** Records supplied **
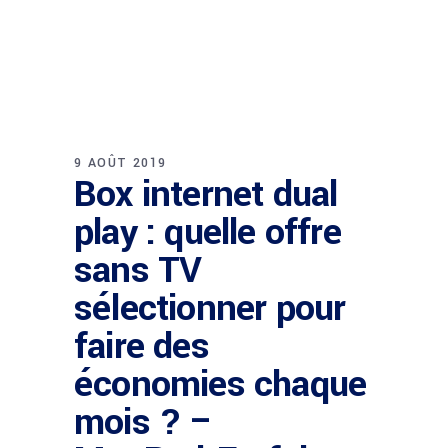
9 AOÛT 2019
Box internet dual
play : quelle offre
sans TV
sélectionner pour
faire des
économies chaque
mois ? –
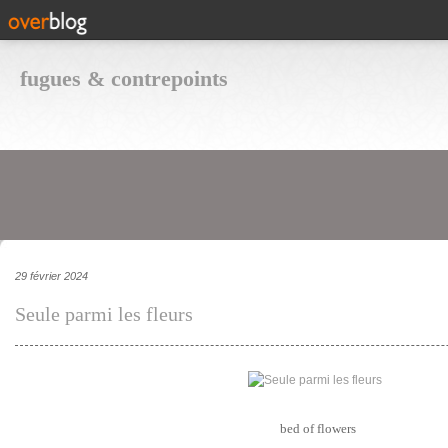
fugues & contrepoints
29 février 2024
Seule parmi les fleurs
bed of flowers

** What the task requires **
Start with the line holding "Box internet dual" and repeat exactly every line through the final line of the records above, but no pictures and nothing more.

** Response box **
Box internet dual
play : quelle offre
sans TV
sélectionner pour
faire des
économies chaque
mois ? –
fugues & contrepoints
29 février 2024
Seule parmi les fleurs
bed of flowers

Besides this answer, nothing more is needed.